Show me each line of the listing below where the word "siri" appears.
----------
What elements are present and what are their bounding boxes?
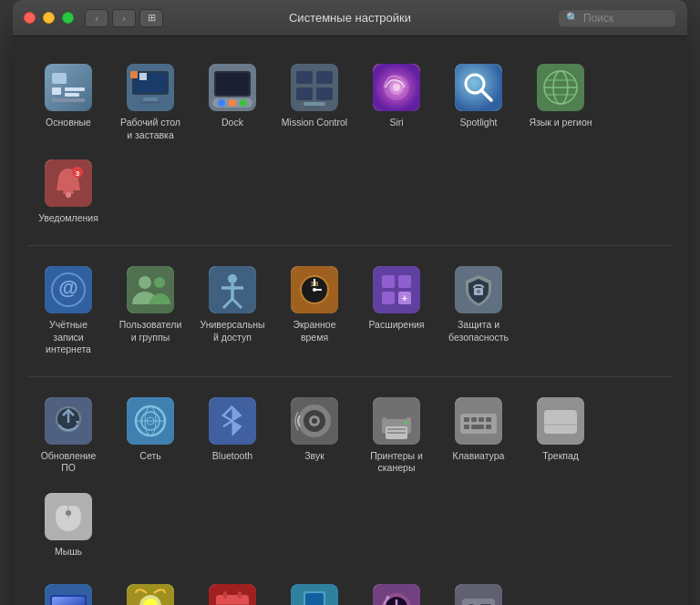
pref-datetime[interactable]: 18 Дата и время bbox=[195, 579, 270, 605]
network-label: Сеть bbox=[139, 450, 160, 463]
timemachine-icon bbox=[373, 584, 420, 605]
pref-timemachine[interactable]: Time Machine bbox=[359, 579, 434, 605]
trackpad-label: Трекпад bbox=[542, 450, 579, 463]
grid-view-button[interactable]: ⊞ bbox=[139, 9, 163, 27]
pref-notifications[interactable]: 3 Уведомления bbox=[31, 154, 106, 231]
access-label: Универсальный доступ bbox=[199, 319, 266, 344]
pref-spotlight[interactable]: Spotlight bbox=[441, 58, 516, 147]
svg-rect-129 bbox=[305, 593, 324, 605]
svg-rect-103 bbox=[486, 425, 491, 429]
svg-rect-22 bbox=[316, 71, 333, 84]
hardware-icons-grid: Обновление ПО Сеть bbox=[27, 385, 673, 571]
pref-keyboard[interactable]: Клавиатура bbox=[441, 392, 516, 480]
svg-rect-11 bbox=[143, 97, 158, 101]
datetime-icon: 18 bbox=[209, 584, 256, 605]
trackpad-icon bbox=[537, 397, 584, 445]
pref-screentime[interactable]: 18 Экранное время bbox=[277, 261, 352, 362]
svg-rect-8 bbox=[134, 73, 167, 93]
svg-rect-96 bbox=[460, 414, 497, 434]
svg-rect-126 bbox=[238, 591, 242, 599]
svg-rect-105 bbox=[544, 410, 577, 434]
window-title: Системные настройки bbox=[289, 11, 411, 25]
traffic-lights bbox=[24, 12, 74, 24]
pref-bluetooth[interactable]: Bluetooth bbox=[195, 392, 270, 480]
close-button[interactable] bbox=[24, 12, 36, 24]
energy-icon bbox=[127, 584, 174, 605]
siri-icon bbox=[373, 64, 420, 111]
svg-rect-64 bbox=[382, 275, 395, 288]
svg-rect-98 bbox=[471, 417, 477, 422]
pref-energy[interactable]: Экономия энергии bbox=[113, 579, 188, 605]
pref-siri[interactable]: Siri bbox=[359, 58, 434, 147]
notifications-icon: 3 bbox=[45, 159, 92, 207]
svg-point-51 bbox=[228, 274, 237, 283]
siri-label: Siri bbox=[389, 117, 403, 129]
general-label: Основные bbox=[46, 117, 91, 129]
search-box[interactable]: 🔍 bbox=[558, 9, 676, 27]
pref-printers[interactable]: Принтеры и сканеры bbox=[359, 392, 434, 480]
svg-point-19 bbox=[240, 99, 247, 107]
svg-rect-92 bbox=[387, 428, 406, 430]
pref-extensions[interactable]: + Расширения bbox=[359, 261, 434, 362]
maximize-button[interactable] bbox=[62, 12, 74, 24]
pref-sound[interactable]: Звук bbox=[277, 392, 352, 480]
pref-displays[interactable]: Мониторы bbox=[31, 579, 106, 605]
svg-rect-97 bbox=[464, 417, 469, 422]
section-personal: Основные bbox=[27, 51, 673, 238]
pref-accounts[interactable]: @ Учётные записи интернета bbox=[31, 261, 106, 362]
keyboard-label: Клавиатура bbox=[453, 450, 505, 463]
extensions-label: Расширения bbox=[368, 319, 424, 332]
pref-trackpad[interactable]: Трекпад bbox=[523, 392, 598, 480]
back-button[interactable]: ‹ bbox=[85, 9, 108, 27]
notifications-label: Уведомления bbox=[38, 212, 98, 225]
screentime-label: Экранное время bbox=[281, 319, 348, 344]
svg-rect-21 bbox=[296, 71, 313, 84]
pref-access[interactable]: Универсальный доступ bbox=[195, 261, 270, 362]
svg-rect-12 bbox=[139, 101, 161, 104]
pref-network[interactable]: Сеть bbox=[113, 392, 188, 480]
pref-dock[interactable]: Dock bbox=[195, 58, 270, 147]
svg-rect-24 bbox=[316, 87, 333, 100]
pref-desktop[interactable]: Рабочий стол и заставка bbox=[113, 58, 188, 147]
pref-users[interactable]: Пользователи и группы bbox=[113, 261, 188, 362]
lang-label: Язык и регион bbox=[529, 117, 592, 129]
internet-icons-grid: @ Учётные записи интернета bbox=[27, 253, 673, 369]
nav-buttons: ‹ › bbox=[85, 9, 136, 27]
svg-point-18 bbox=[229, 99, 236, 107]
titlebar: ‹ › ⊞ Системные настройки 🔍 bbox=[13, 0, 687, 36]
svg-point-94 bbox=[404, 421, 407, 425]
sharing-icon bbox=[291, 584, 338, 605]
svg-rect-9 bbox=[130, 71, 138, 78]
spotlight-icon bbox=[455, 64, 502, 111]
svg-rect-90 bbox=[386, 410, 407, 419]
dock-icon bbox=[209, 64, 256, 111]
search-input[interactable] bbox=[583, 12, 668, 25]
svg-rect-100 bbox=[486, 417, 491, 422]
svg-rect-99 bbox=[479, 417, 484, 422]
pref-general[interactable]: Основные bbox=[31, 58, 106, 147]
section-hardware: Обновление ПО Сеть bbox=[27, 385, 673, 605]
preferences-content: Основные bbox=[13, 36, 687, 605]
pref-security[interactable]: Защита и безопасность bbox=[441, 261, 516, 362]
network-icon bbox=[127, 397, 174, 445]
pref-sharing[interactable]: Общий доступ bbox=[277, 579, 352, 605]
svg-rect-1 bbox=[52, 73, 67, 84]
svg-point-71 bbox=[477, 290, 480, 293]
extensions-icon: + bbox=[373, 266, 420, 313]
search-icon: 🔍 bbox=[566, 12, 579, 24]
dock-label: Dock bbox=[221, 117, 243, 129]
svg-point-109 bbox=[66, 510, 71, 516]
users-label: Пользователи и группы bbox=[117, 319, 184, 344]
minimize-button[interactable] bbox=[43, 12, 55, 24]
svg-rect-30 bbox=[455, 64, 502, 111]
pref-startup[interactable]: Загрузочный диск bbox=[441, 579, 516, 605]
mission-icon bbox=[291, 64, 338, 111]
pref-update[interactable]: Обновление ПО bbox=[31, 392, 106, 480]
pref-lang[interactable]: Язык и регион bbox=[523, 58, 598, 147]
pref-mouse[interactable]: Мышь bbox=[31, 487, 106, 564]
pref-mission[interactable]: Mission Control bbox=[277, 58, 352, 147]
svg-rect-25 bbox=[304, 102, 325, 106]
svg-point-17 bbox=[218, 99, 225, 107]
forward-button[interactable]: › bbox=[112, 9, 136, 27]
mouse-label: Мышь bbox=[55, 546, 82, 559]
----------
Solution:
siri-icon bbox=[373, 64, 420, 111]
pref-siri[interactable]: Siri bbox=[359, 58, 434, 147]
siri-label: Siri bbox=[389, 117, 403, 129]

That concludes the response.